* **TASK REQUIREMENTS**
Only text is carried over. Reproduce the entries below exactly.

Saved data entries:

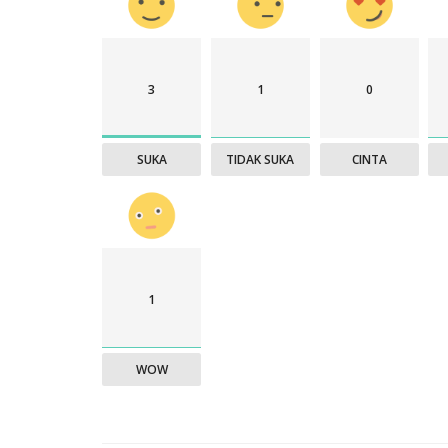
3
1
0
SUKA
TIDAK SUKA
CINTA
1
WOW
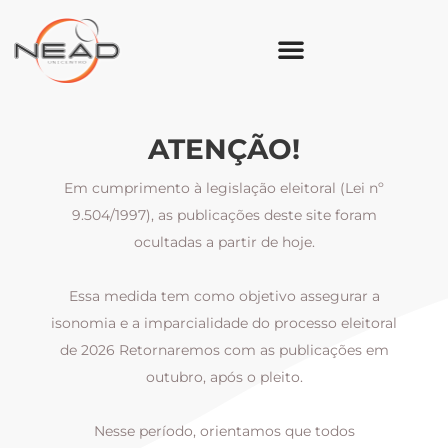
ATENÇÃO!
Em cumprimento à legislação eleitoral (Lei nº
9.504/1997), as publicações deste site foram
ocultadas a partir de hoje.
Essa medida tem como objetivo assegurar a
al
isonomia e a imparcialidade do processo eleitoral
i
m
de 2026 Retornaremos com as publicações em
outubro, após o pleito.
Nesse período, orientamos que todos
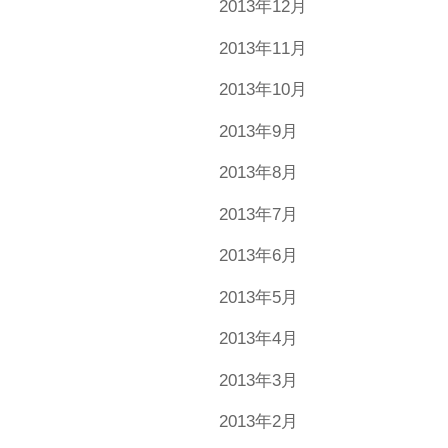
2013年12月
2013年11月
2013年10月
2013年9月
2013年8月
2013年7月
2013年6月
2013年5月
2013年4月
2013年3月
2013年2月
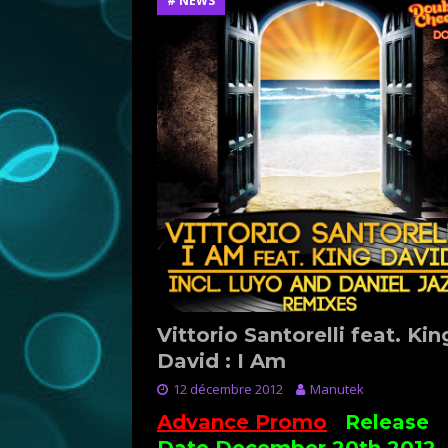
# NEWS
Vittorio Santorelli feat. Kin
David : I Am
12 décembre 2012
Manutek
Advance Promo
:
Release
Date December 20th 2012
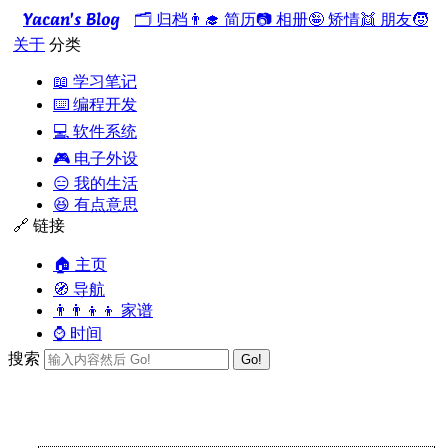
Yacan's Blog
🗂️ 归档
👨‍🎓 简历
📷 相册
🤪 矫情
👯 朋友
🧒
关于
分类
📖 学习笔记
⌨️ 编程开发
💻 软件系统
🎮 电子外设
😑 我的生活
😆 有点意思
🔗 链接
🏠 主页
🧭 导航
👨‍👨‍👦‍👦 家谱
⌚ 时间
搜索
Go!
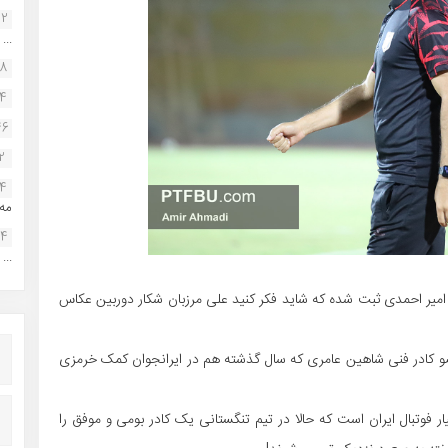
22
...
38
34
46
2
14
مه.
24
...
میر احمدی ثبت شده که شاید فکر کنید علی مرزبان شکار دوربین عکاس
ضو کادر فنی شاهین عامری که سال گذشته هم در ایرانجوان کمک خرمزی
 فوتبال ایران است که حالا در تیم تنگستانی یک کادر بومی و موفق را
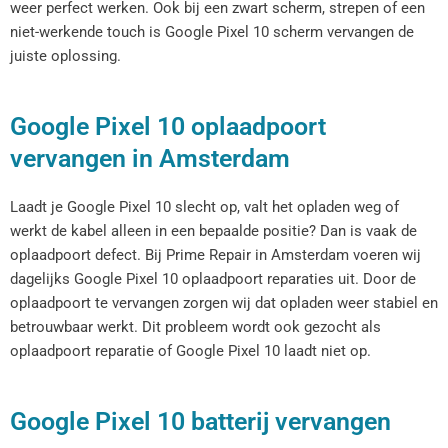
weer perfect werken. Ook bij een zwart scherm, strepen of een
niet-werkende touch is Google Pixel 10 scherm vervangen de
juiste oplossing.
Google Pixel 10 oplaadpoort
vervangen in Amsterdam
Laadt je Google Pixel 10 slecht op, valt het opladen weg of
werkt de kabel alleen in een bepaalde positie? Dan is vaak de
oplaadpoort defect. Bij Prime Repair in Amsterdam voeren wij
dagelijks Google Pixel 10 oplaadpoort reparaties uit. Door de
oplaadpoort te vervangen zorgen wij dat opladen weer stabiel en
betrouwbaar werkt. Dit probleem wordt ook gezocht als
oplaadpoort reparatie of Google Pixel 10 laadt niet op.
Google Pixel 10 batterij vervangen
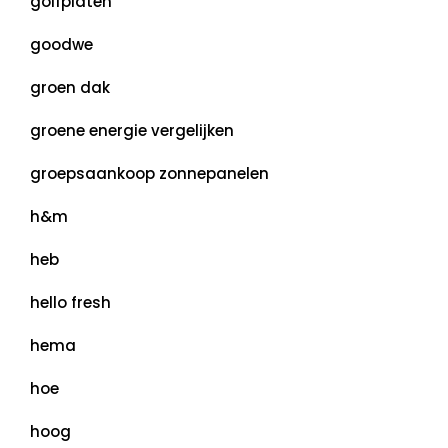
golfplaten
goodwe
groen dak
groene energie vergelijken
groepsaankoop zonnepanelen
h&m
heb
hello fresh
hema
hoe
hoog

* **RESPONSE**
3
1
0
SUKA
TIDAK SUKA
CINTA
1
WOW
ATENÇÃO!
Em cumprimento à legislação eleitoral (Lei nº
9.504/1997), as publicações deste site foram
ocultadas a partir de hoje.
Essa medida tem como objetivo assegurar a
al
isonomia e a imparcialidade do processo eleitoral
i
m
de 2026 Retornaremos com as publicações em
outubro, após o pleito.
Nesse período, orientamos que todos
2013年12月
2013年11月
2013年10月
2013年9月
2013年8月
2013年7月
2013年6月
2013年5月
2013年4月
2013年3月
2013年2月
# NEWS
Vittorio Santorelli feat. Kin
David : I Am
12 décembre 2012
Manutek
Advance Promo
:
Release
Date December 20th 2012
Yacan's Blog
🗂️ 归档
👨‍🎓 简历
📷 相册
🤪 矫情
👯 朋友
🧒
关于
分类
📖 学习笔记
⌨️ 编程开发
💻 软件系统
🎮 电子外设
😑 我的生活
😆 有点意思
🔗 链接
🏠 主页
🧭 导航
👨‍👨‍👦‍👦 家谱
⌚ 时间
搜索
Go!
22
...
38
34
46
2
14
مه.
24
...
میر احمدی ثبت شده که شاید فکر کنید علی مرزبان شکار دوربین عکاس
ضو کادر فنی شاهین عامری که سال گذشته هم در ایرانجوان کمک خرمزی
 فوتبال ایران است که حالا در تیم تنگستانی یک کادر بومی و موفق را
weer perfect werken. Ook bij een zwart scherm, strepen of een
niet-werkende touch is Google Pixel 10 scherm vervangen de
juiste oplossing.
Google Pixel 10 oplaadpoort
vervangen in Amsterdam
Laadt je Google Pixel 10 slecht op, valt het opladen weg of
werkt de kabel alleen in een bepaalde positie? Dan is vaak de
oplaadpoort defect. Bij Prime Repair in Amsterdam voeren wij
dagelijks Google Pixel 10 oplaadpoort reparaties uit. Door de
oplaadpoort te vervangen zorgen wij dat opladen weer stabiel en
betrouwbaar werkt. Dit probleem wordt ook gezocht als
oplaadpoort reparatie of Google Pixel 10 laadt niet op.
Google Pixel 10 batterij vervangen
golfplaten
goodwe
groen dak
groene energie vergelijken
groepsaankoop zonnepanelen
h&m
heb
hello fresh
hema
hoe
hoog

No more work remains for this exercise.